───── Information given ─────

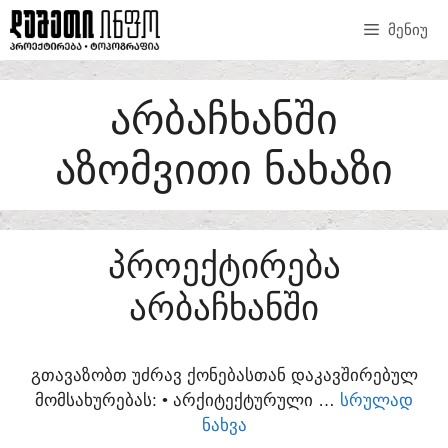
SKIP
ᲛᲔᲜᲘᲣ
TO
CONTENT
ᲐᲠᲑᲐᲩᲮᲐᲜᲨᲘ
ᲐᲖᲝᲛᲕᲘᲗᲘ ᲜᲐᲮᲐᲖᲘ
ᲞᲠᲝᲔᲥᲢᲘᲠᲔᲑᲐ
ᲐᲠᲑᲐᲩᲮᲐᲜᲨᲘ
ᲒᲗᲐᲕᲐᲖᲝᲑᲗ ᲣᲫᲠᲐᲕ ᲥᲝᲜᲔᲑᲐᲡᲗᲐᲜ ᲓᲐᲙᲐᲕᲨᲘᲠᲔᲑᲣᲚ
ᲛᲝᲛᲡᲐᲮᲣᲠᲔᲑᲐᲡ:​ • ᲐᲠᲥᲘᲢᲔᲥᲢᲣᲠᲣᲚᲘ …
ᲡᲠᲣᲚᲐᲓ
ᲜᲐᲮᲕᲐ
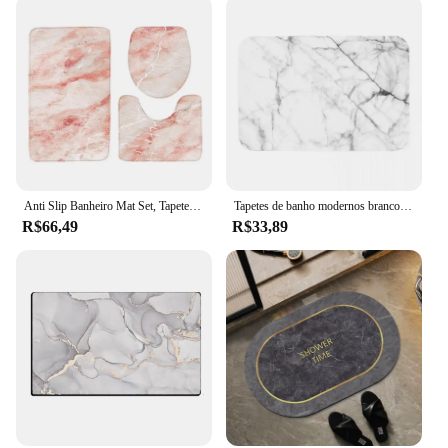
Anti Slip Banheiro Mat Set, Tapete De Banho Absorvente Em Forma De U, Tampa Da Tampa Do Assento Do Vaso Sanitário, Esteiras De Padrão De Mármore, 3pcs por conjunto
Tapetes de banho modernos branco preto ouro abstrato mármore cozinha tapete design geométrico antiderrapante quarto decoração casa
R$66,49
R$33,89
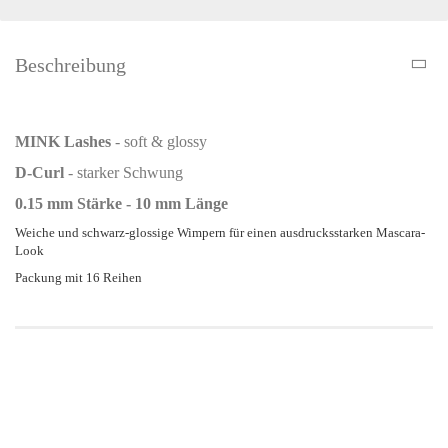
Beschreibung
MINK Lashes
- soft & glossy
D-Curl
- starker Schwung
0.15 mm Stärke - 10 mm Länge
Weiche und schwarz-glossige Wimpern für einen ausdrucksstarken Mascara-
Look
Packung mit 16 Reihen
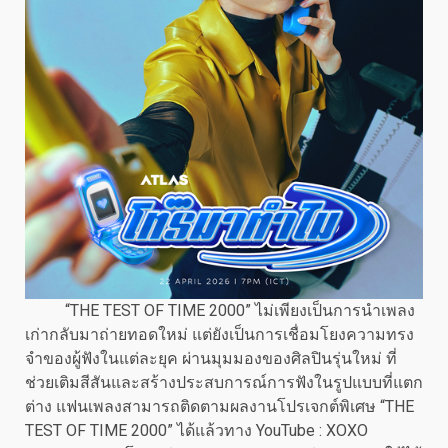
“THE TEST OF TIME 2000” ไม่เพียงเป็นการนำเพลง
เก่ากลับมาถ่ายทอดใหม่ แต่ยังเป็นการเชื่อมโยงความทรง
จำของผู้ฟังในแต่ละยุค ผ่านมุมมองของศิลปินรุ่นใหม่ ที่
ช่วยเติมสีสันและสร้างประสบการณ์การฟังในรูปแบบที่แตก
ต่าง แฟนเพลงสามารถติดตามผลงานโปรเจกต์พิเศษ “THE
TEST OF TIME 2000” ได้แล้วทาง YouTube : XOXO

─────

__About this task__. Reproduce each entry precisely. Leave the pictures out.

__Result of the task__.
SKIP
ᲛᲔᲜᲘᲣ
TO
CONTENT
ᲐᲠᲑᲐᲩᲮᲐᲜᲨᲘ
ᲐᲖᲝᲛᲕᲘᲗᲘ ᲜᲐᲮᲐᲖᲘ
ᲞᲠᲝᲔᲥᲢᲘᲠᲔᲑᲐ
ᲐᲠᲑᲐᲩᲮᲐᲜᲨᲘ
ᲒᲗᲐᲕᲐᲖᲝᲑᲗ ᲣᲫᲠᲐᲕ ᲥᲝᲜᲔᲑᲐᲡᲗᲐᲜ ᲓᲐᲙᲐᲕᲨᲘᲠᲔᲑᲣᲚ
ᲛᲝᲛᲡᲐᲮᲣᲠᲔᲑᲐᲡ:​ • ᲐᲠᲥᲘᲢᲔᲥᲢᲣᲠᲣᲚᲘ …
ᲡᲠᲣᲚᲐᲓ
ᲜᲐᲮᲕᲐ
Anti Slip Banheiro Mat Set, Tapete De Banho Absorvente Em Forma De U, Tampa Da Tampa Do Assento Do Vaso Sanitário, Esteiras De Padrão De Mármore, 3pcs por conjunto
Tapetes de banho modernos branco preto ouro abstrato mármore cozinha tapete design geométrico antiderrapante quarto decoração casa
R$66,49
R$33,89
Beschreibung
MINK Lashes
- soft & glossy
D-Curl
- starker Schwung
0.15 mm Stärke - 10 mm Länge
Weiche und schwarz-glossige Wimpern für einen ausdrucksstarken Mascara-
Look
Packung mit 16 Reihen
“THE TEST OF TIME 2000” ไม่เพียงเป็นการนำเพลง
เก่ากลับมาถ่ายทอดใหม่ แต่ยังเป็นการเชื่อมโยงความทรง
จำของผู้ฟังในแต่ละยุค ผ่านมุมมองของศิลปินรุ่นใหม่ ที่
ช่วยเติมสีสันและสร้างประสบการณ์การฟังในรูปแบบที่แตก
ต่าง แฟนเพลงสามารถติดตามผลงานโปรเจกต์พิเศษ “THE
TEST OF TIME 2000” ได้แล้วทาง YouTube : XOXO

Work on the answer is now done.